Underwater research can take divers, ROV users and others into dangerous situations. While the rewards off diving in remote or abandoned locations can be exciting, the possible risks should make a research team think twice about the marine insurance they are using before the official start date. If the insurance they use is comprehensive, then operators may have more compensation ready in the wake of an accident.

A ship used for scientific endeavors needs to be capable of withstanding use during the entire duration of deployment. Here are three major factors that possibly affect the danger level of a research vessel:

  • Location and range of use: Inland waterways and lakes are subject to different environmental conditions.

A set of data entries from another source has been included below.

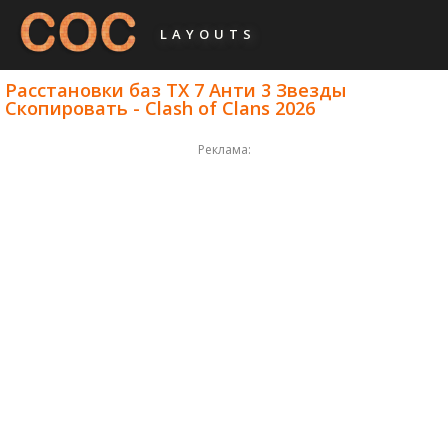
LAYOUTS
Расстановки баз ТХ 7 Анти 3 Звезды
Скопировать - Clash of Clans 2026
Реклама: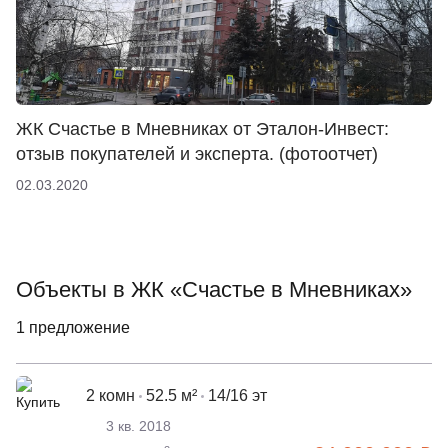
ЖК Счастье в Мневниках от Эталон-Инвест:
отзыв покупателей и эксперта. (фотоотчет)
02.03.2020
Объекты в ЖК «Счастье в Мневниках»
1 предложение
2 комн
52.5 м²
14/16 эт
3 кв. 2018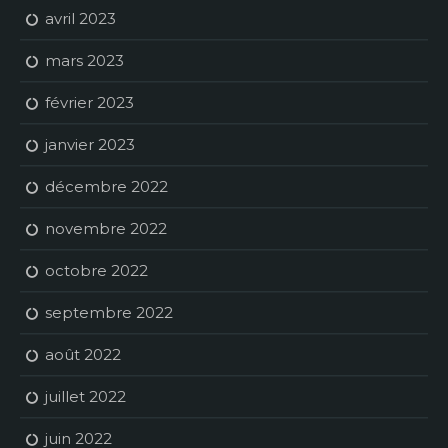
avril 2023
mars 2023
février 2023
janvier 2023
décembre 2022
novembre 2022
octobre 2022
septembre 2022
août 2022
juillet 2022
juin 2022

For example, ships in the Great Lakes region have been struggling with heavy ice cover in recent years, meaning a research vessel in this area could have to anticipate this possibility.
  • Number and purpose of crew onboard: Knowing how many crew members are onboard and their purpose to the mission will enable expedition managers to foresee concerns while the vessel is deployed. If the ship comes with facilities and labs, there will most likely be scientists designated to work at these posts.
  • Size and strength: The durability of the research vessel's hull could influence how well it holds up in different bodies of water. The intense level of preparation needed to create a research ship for a specific purpose might have to include fortification and heavy-duty materials that keep it up to appropriate operating standards. Ships may also be used to transport other specialized scientific instruments, so they need to be able to carry these devices without putting them at risk. 

Since they can be sent to different areas of the globe for their work, operators of research vessels may benefit from international marine insurance that suits their field.